The riot paralleled the storming of the US Capitol on January 6, 2021, by supporters of Trump seeking to overturn Biden’s victory.
“Both our nations’ strong democracies have been tested … both in the United States and Brazil, democracy prevailed,” said Biden who is set to host co-host the Washington-created Summit for Democracy, along with Costa Rica, the Netherlands, the Republic of Korea, and Republic of Zambia.
“We have some issues on which we can work together,” Lula told Biden in turn.
“First is to never again allow” anti-democratic mob attacks, he said.
Protecting the Amazon
Biden and Lula also stressed their mutual commitment to saving the Amazon rainforest and fighting global warming.
The efforts had both been sidelined by Bolsonaro and Trump.
In November of last year, Lula, who previously served as Brazil’s president from 2003 to 2010, said he would reassert Brazil’s leadership on the issue, and tackle record levels of deforestation in the Amazon, during the 2022 United Nations Climate Change Conference in Egypt in November.

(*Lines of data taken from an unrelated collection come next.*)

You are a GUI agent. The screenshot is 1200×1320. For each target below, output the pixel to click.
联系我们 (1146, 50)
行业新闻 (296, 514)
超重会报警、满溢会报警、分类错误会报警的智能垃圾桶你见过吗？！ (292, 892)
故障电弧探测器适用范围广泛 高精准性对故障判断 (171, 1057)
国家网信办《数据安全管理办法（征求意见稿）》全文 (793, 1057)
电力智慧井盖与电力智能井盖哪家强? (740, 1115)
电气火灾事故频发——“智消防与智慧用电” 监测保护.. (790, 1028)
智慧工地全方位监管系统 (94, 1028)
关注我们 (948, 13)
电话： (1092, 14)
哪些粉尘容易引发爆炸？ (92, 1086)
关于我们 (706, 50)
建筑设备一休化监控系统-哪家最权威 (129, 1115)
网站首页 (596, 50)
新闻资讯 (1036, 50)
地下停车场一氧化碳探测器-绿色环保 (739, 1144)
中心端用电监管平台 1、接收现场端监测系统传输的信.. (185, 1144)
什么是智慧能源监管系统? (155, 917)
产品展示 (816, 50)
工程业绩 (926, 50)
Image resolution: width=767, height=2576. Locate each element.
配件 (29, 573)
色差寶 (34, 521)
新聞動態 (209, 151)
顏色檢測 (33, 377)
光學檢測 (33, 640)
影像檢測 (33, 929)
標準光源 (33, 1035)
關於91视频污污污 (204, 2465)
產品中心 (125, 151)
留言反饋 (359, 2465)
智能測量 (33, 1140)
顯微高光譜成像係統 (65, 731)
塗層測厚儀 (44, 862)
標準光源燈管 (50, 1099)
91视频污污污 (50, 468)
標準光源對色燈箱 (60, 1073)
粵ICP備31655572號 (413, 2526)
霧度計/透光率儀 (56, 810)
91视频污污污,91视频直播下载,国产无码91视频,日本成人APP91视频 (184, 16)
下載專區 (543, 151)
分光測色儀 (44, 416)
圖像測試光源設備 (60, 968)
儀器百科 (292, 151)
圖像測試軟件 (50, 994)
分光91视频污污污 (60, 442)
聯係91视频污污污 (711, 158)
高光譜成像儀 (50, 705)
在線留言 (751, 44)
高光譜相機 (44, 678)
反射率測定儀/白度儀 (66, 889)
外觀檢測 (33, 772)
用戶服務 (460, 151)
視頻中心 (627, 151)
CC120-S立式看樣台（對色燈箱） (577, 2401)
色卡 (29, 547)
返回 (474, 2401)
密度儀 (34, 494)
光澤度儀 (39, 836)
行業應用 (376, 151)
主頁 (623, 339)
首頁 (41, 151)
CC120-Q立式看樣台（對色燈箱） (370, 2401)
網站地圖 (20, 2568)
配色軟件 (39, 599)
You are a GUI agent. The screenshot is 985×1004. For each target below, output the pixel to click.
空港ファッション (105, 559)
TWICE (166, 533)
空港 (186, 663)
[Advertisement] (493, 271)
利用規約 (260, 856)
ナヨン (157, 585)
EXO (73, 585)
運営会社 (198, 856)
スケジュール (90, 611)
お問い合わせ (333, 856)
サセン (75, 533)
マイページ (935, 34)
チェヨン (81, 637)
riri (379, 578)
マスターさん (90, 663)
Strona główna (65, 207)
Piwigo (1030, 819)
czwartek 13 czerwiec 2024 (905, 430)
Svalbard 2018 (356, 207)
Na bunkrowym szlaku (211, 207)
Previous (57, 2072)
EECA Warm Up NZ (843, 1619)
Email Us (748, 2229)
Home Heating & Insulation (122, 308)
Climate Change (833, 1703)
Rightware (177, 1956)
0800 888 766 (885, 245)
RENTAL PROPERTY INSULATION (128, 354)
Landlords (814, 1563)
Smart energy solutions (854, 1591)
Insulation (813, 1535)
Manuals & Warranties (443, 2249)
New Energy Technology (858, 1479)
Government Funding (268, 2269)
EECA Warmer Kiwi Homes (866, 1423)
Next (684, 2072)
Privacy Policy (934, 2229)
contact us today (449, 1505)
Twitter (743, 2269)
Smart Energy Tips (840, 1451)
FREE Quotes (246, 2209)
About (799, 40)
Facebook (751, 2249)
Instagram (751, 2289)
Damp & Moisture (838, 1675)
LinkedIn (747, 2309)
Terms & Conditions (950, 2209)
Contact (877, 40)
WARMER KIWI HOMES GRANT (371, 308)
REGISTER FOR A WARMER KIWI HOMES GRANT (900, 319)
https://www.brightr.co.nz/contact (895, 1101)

During Friday’s meeting, Biden said the leaders’ “shared values … put us on the same page, particularly, especially, when it comes to the climate crisis.”
Still, speculation that the US would use the visit to announce a major contribution to a special fund aimed at protecting the rainforest was put to bed.
Instead, the Biden administration only “announced its intent to work with Congress to provide funds for programs to protect and conserve the Brazilian Amazon, including initial support for the Amazon Fund”, according to the joint statement released by the duo.
The fund was set up in 2009 but was frozen when Bolsonaro took office in 2019. Lula has rebooted it with support from Norway, Germany and the UK.
The Brazilian leader told reporters following the meeting that the pair had not specifically addressed the Amazon Fund, but he said he had brought up “the responsibility of rich countries to assume responsibility to fund countries with rainforests and not only in Brazil”.
Differences over Ukraine
The leaders also discussed Russia’s invasion of Ukraine, insecurity in Haiti, migration, trade, and United Nations Security Council reform, according to the joint statement.
The leaders said they “deplored the violation of the territorial integrity of Ukraine by Russia and the annexation of parts of its territory as flagrant violations of international law and called for a just and durable peace”.
Still, the leaders have been at odds over how to respond to the Russian invasion.
Biden has spearheaded a major Western effort to rally behind Ukraine, providing aid, heavy-duty weapons, military training and diplomatic support as the country struggles to repel Russia.
Brazil, meanwhile, is among several major democratic countries – including India and South Africa – that have largely avoided providing material support for Ukraine and have sent mixed political messages. The three countries are members of the BRICS group of emerging economies, along with Russia and China.
As a candidate, Lula also drew ire from some Western countries for suggesting Russia and Ukraine were equally to blame for the invasion.
Still, Lula has presented himself as a possible peace broker in the conflict.
After the meeting on Friday, Lula told reporters that he wanted to assemble an international “group of countries that aren’t directly or indirectly involved in the war of Russia against Ukraine so that we can have a possibility to build peace”.
Lula also met with several lawmakers, including Vermont Senator Bernie Sanders, and union officials while in Washington, DC.